Appeal from the Circuit Court of the 10th Judicial Circuit, Peoria County, Illinois. Circuit No. 18-JA-397 Honorable Timothy Cusack, Judge, presiding.
JUSTICE DAUGHERITY delivered the judgment of the court. Justices Holdridge and Schmidt concurred in the judgment.
ORDER
DAUGHERITY JUSTICE
¶ 1 Held: The trial court's determination that it was in the best interest of the minor to terminate respondent's parental rights was not against the manifest weight of the evidence.
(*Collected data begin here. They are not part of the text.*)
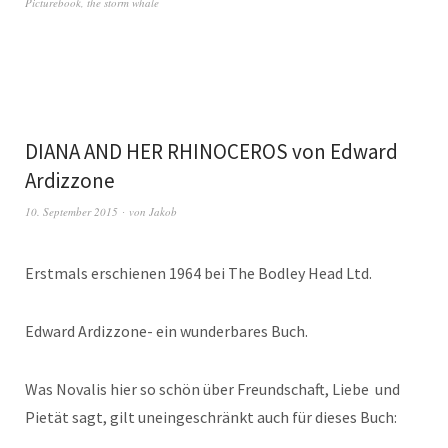
Picturebook
,
the storm whale
DIANA AND HER RHINOCEROS von Edward
Ardizzone
10. September 2015
von
Jakob
Erstmals erschienen 1964 bei The Bodley Head Ltd.
Edward Ardizzone- ein wunderbares Buch.
Was Novalis hier so schön über Freundschaft, Liebe und
Pietät sagt, gilt uneingeschränkt auch für dieses Buch:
¶ 2 The respondent, Tonecia C. C, appeals from the circuit court's order terminating her parental rights to her son, J.W., arguing the trial court's finding that it was in the best interest of J.W. to terminate her parental rights was erroneous. We affirm.
¶ 3 I. BACKGROUND
¶ 4 In October 2018, J.W. was born. On November 7, 2018, the State filed a petition for adjudication of wardship, alleging that J.W. was neglected in that his environment was injurious to his welfare based on the following: (a) respondent was previously found unfit in Peoria County Case Nos. 16-JA-41 and 16-JA-42 on July 26, 2016, and in Peoria County Case No. 16-JA-339, on February 28, 2017, with no subsequent finding of fitness; (b) respondent had not completed services that would result in a finding of fitness; (c) respondent had a criminal history which included: 2009 Possession/ Consumption of Alcohol by a Minor, 2016 Possession of Controlled Substance, 2016 Possession of Stolen Firearm, 2016 Retail Theft, and 2016 Possession of Drug Paraphernalia; and (d) Michael W. (J.W.'s putative father) had a criminal history which included: 2013 Residential Burglary, 2008 Burglary, 2006 Possession of a Controlled Substance, 2003 Possession of Controlled Substance, 2002 Manufacture/Delivery of a Controlled Substance, 2001 Possession of a Controlled Substance, 1998 Manufacture/Delivery of Controlled Substance, 1995 Manufacture/Delivery of Controlled Substance, 1993 Illegal Possession a Weapon/ Firearm, 1992 Possession of a Controlled Substance, 1990 Manufacture/ Delivery a Controlled Substance, and 1991 Felony Possession of a Weapon/Firearm.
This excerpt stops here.